No universo dos espetáculos religiosos, o papel de Jesus nas encenações é um posto cobiçado por atores, que acabam ganhando reconhecimento instantâneo e ficam marcados para sempre, como é o caso do saudoso José Pimentel, eterno Jesus da Paixão de Cristo de Nova Jerusalém. Em Alagoas, Glayton Santos (foto), de São Miguel dos Campos, há quatro anos cumpre o desafio de reviver os últimos momentos de Cristo na terra - uma história que dividiu a humanidade em antes e depois. Para ele, é uma honra interpretar Jesus nos espetáculos e a preparação é física, emocional e, claro, um momento de renovação da fé.


“As pessoas passam o ano me chamando de Jesus. É algo que ficou marcado. Eu fico feliz por ser um instrumento para transmitir uma mensagem de amor ao próximo. Isso é muito importante”, contou o ator. De acordo com Glayton, apesar da sensação de vazio e da tristeza por não poder encenar a Paixão de Cristo esta semana, a esperança precisa guiar os dias de todos. O ator integra a Associação Teatral Arte e Fé há 14 anos.


“É um costume local aqui em São Miguel dos Campos, então, a gente sente. Não só as pessoas que fazem o espetáculo, mas a cidade inteira. O momento pede que a gente se guarde e, para os que estão esperando para ver o espetáculo, saibam que estamos nos preparando para apresentar, o mais breve possível, um espetáculo ainda melhor”, diz.


Para não deixar as pessoas sem uma amostra do que prepararam, os atores da Ataf gravaram trechos do espetáculo, que seriam utilizados para fins promocionais. Agora, eles lançaram algumas cenas da história de Cristo para que as pessoas possam acessar pelas redes sociais durante esta semana. Para conferir, basta acessar o Instagram ou o Facebook do grupo.

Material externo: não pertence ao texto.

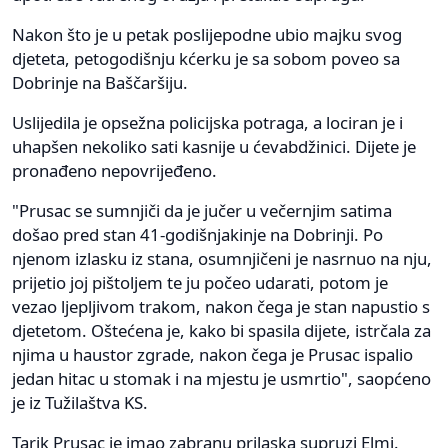
Nakon što je u petak poslijepodne ubio majku svog
djeteta, petogodišnju kćerku je sa sobom poveo sa
Dobrinje na Baščaršiju.
Uslijedila je opsežna policijska potraga, a lociran je i
uhapšen nekoliko sati kasnije u ćevabdžinici. Dijete je
pronađeno nepovrijeđeno.
"Prusac se sumnjiči da je jučer u večernjim satima
došao pred stan 41-godišnjakinje na Dobrinji. Po
njenom izlasku iz stana, osumnjičeni je nasrnuo na nju,
prijetio joj pištoljem te ju počeo udarati, potom je
vezao ljepljivom trakom, nakon čega je stan napustio s
djetetom. Oštećena je, kako bi spasila dijete, istrčala za
njima u haustor zgrade, nakon čega je Prusac ispalio
jedan hitac u stomak i na mjestu je usmrtio", saopćeno
je iz Tužilaštva KS.
Tarik Prusac je imao zabranu prilaska supruzi Elmi.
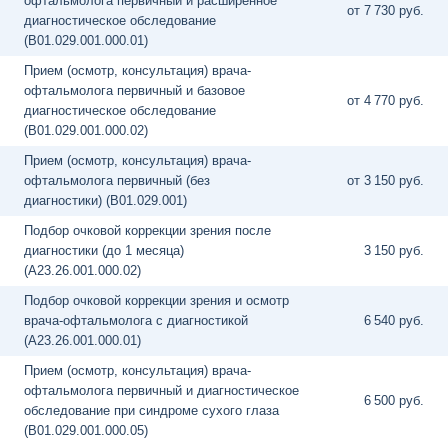
офтальмолога первичный и расширенное
от 7
730 руб.
диагностическое обследование
(B01.029.001.000.01)
Прием (осмотр, консультация) врача-
офтальмолога первичный и базовое
от 4
770 руб.
диагностическое обследование
(B01.029.001.000.02)
Прием (осмотр, консультация) врача-
офтальмолога первичный (без
от 3
150 руб.
диагностики) (B01.029.001)
Подбор очковой коррекции зрения после
диагностики (до 1 месяца)
3
150 руб.
(A23.26.001.000.02)
Подбор очковой коррекции зрения и осмотр
врача-офтальмолога с диагностикой
6
540 руб.
(A23.26.001.000.01)
Прием (осмотр, консультация) врача-
офтальмолога первичный и диагностическое
6
500 руб.
обследование при синдроме сухого глаза
(B01.029.001.000.05)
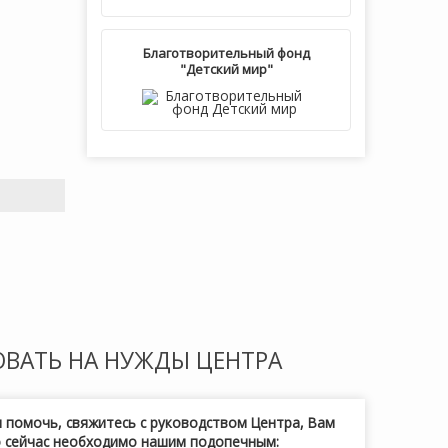
Благотворительный фонд
"Детский мир"
ОВАТЬ
НА НУЖДЫ ЦЕНТРА
и помочь, свяжитесь с руководством Центра, Вам
о сейчас необходимо нашим подопечным:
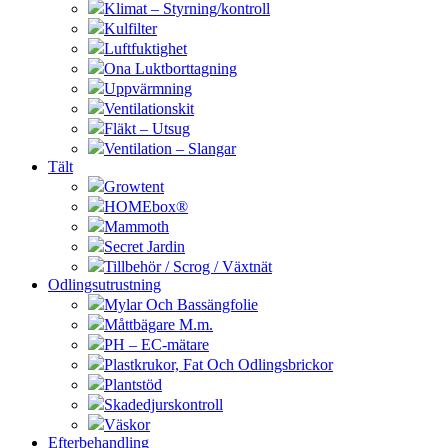
Klimat – Styrning/kontroll
Kulfilter
Luftfuktighet
Ona Luktborttagning
Uppvärmning
Ventilationskit
Fläkt – Utsug
Ventilation – Slangar
Tält
Growtent
HOMEbox®
Mammoth
Secret Jardin
Tillbehör / Scrog / Växtnät
Odlingsutrustning
Mylar Och Bassängfolie
Måttbägare M.m.
PH – EC-mätare
Plastkrukor, Fat Och Odlingsbrickor
Plantstöd
Skadedjurskontroll
Väskor
Efterbehandling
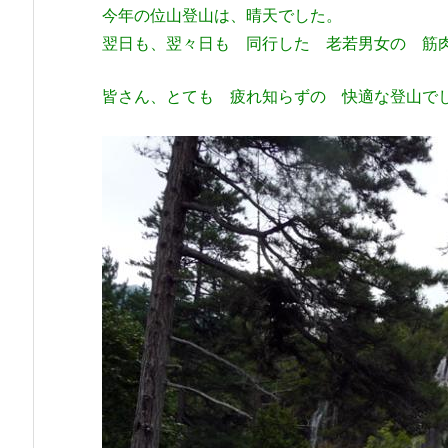
今年の位山登山は、晴天でした。
翌日も、翌々日も 同行した 老若男女の 筋
皆さん、とても 疲れ知らずの 快適な登山で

“Peço que acompanhem nossas redes sociais e saibam que, quando tudo isso passar faremos um espetáculo ainda melhor. Neste momento, a vida é a prioridade e nosso espetáculo fala justamente sobre vida, sobre o maior símbolo da vida, que é Jesus. Nosso desejo é, quando isso passar, presentear o público com muita paixão”, conclui o diretor André Vieira.